Olivier Rousteing launched his Balmain labyrinth monogram seasons ago, but the wanderlust he’s felt in lockdown gave him an opportunity to put the bags it graces front and centre. Captured in the Air France hangar in Paris, his collection interpreted the trademarks of the aviation wardrobe in a post-lockdown proposal that felt more pragmatic than the glitz and glamour we normally associate with Balmain. It reflected a year of change that continues to impact Rousteing’s work. “People might see the labyrinth as a commercial move. To me, it’s a timeless move,” he told me. “I want to turn Balmain into a real timeless house that’s about quality and luxury and the story. It’s not only about Instagram followings, even though that’s important, too.”

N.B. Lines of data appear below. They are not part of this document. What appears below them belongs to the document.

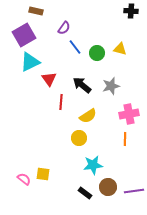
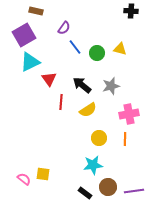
yellow semicircle: moved 6 px up
yellow circle: moved 20 px right
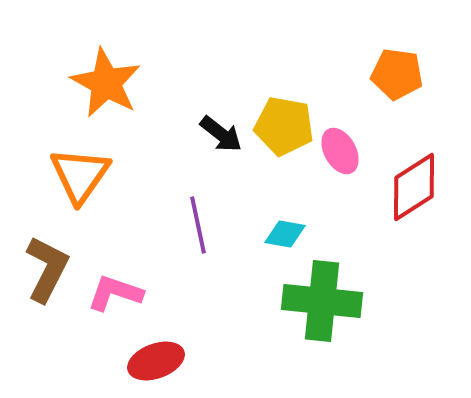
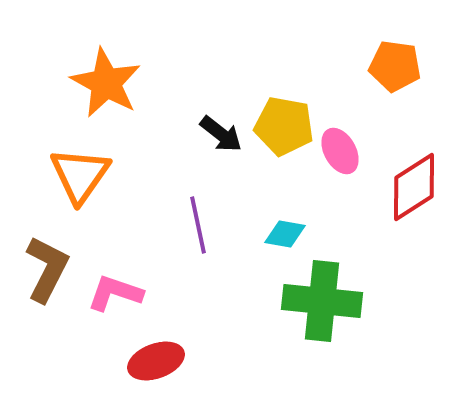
orange pentagon: moved 2 px left, 8 px up
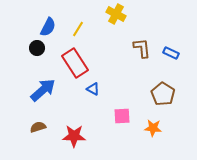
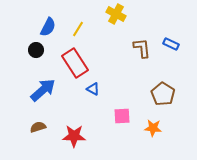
black circle: moved 1 px left, 2 px down
blue rectangle: moved 9 px up
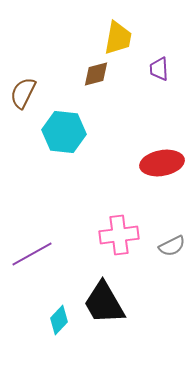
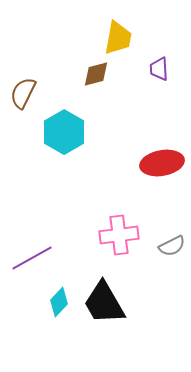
cyan hexagon: rotated 24 degrees clockwise
purple line: moved 4 px down
cyan diamond: moved 18 px up
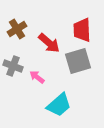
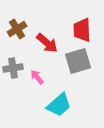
red arrow: moved 2 px left
gray cross: moved 2 px down; rotated 30 degrees counterclockwise
pink arrow: rotated 14 degrees clockwise
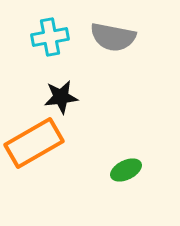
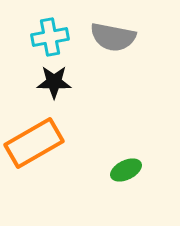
black star: moved 7 px left, 15 px up; rotated 8 degrees clockwise
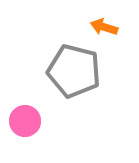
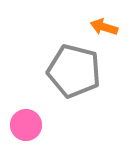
pink circle: moved 1 px right, 4 px down
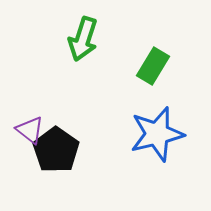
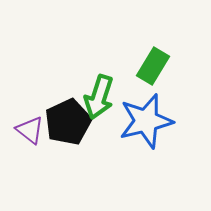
green arrow: moved 16 px right, 58 px down
blue star: moved 11 px left, 13 px up
black pentagon: moved 12 px right, 28 px up; rotated 12 degrees clockwise
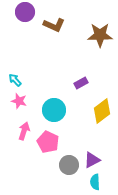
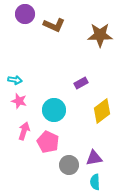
purple circle: moved 2 px down
cyan arrow: rotated 144 degrees clockwise
purple triangle: moved 2 px right, 2 px up; rotated 18 degrees clockwise
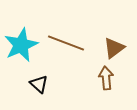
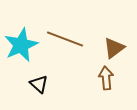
brown line: moved 1 px left, 4 px up
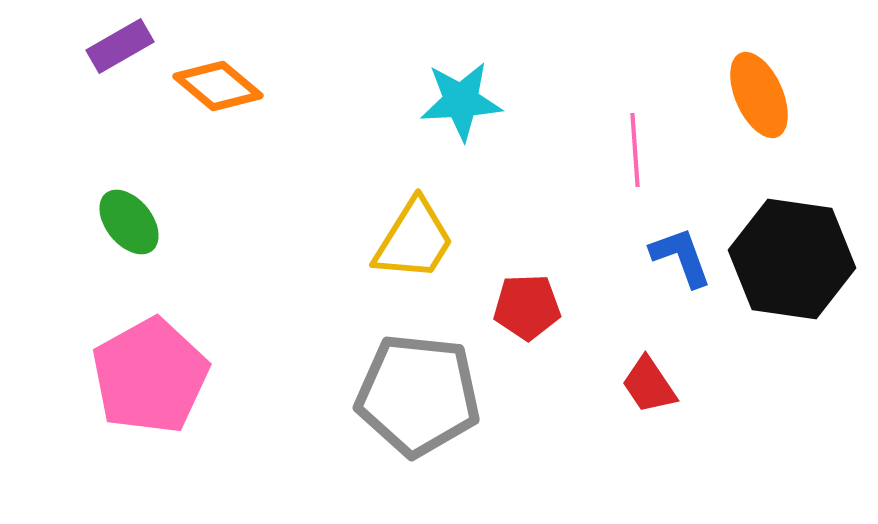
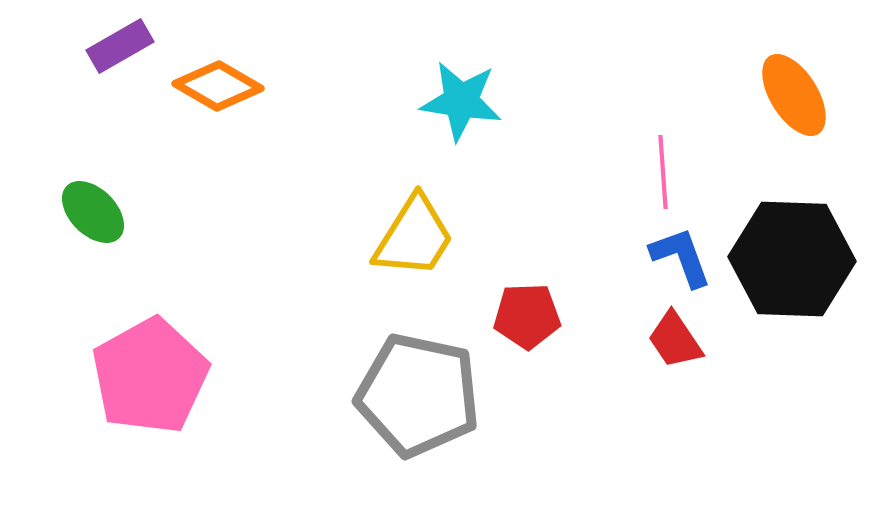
orange diamond: rotated 10 degrees counterclockwise
orange ellipse: moved 35 px right; rotated 8 degrees counterclockwise
cyan star: rotated 12 degrees clockwise
pink line: moved 28 px right, 22 px down
green ellipse: moved 36 px left, 10 px up; rotated 6 degrees counterclockwise
yellow trapezoid: moved 3 px up
black hexagon: rotated 6 degrees counterclockwise
red pentagon: moved 9 px down
red trapezoid: moved 26 px right, 45 px up
gray pentagon: rotated 6 degrees clockwise
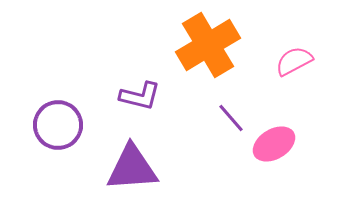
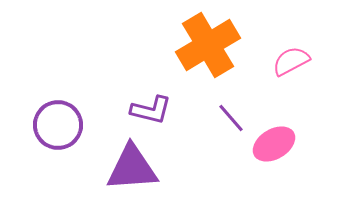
pink semicircle: moved 3 px left
purple L-shape: moved 11 px right, 14 px down
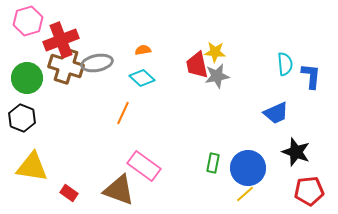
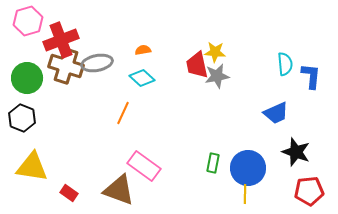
yellow line: rotated 48 degrees counterclockwise
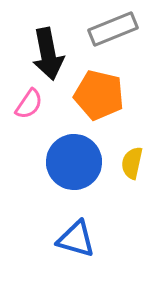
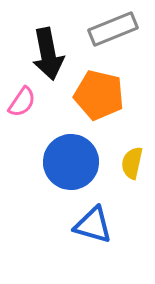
pink semicircle: moved 7 px left, 2 px up
blue circle: moved 3 px left
blue triangle: moved 17 px right, 14 px up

Along with Versace and Givenchy, Balmain produced the kind of big-budget video that’s now making fashion shows look more like Super Bowl commercials. To me, the grandiosity of it felt like a massive expression of the longing for the real runway that’s come to a boil. As Dan Caten of Dsquared2 told me early this season, “The crowd, the music, the show… being backstage! That’s what I’m missing. I don’t feel that ‘ah!’ anymore.” Although few and far between, not every designer is missing the runway. Early in the pandemic, Dries Van Noten called for long-term change to a fashion cycle he finds antiquated. “Move on, rethink things,” he said a year on, maintaining that stance. Does he never want to return to live runway shows? “If we find a way of transmitting the same things, yes. On the other hand, now we can reach more people,” he argued.


The movement captured in his film this season – featuring 46 dancers wearing the collection – was meant to showcase the garments in a different and more detailed way. Made for re-emergence, the collection conveyed a rediscovery of our physicality and movement, and, of course, adapted tastes. “Restrained excess,” the designer said of garments founded in the introvert-extrovert approach to dressing similarly proposed at Dior and Miu Miu. “Some fashion houses dream of going back to pretending that nothing happened, but our mentality changed. It would be sad if we picked up where we left off,” Van Noten said. “Our values have changed. We’re forced to be in different places, appreciating different things.”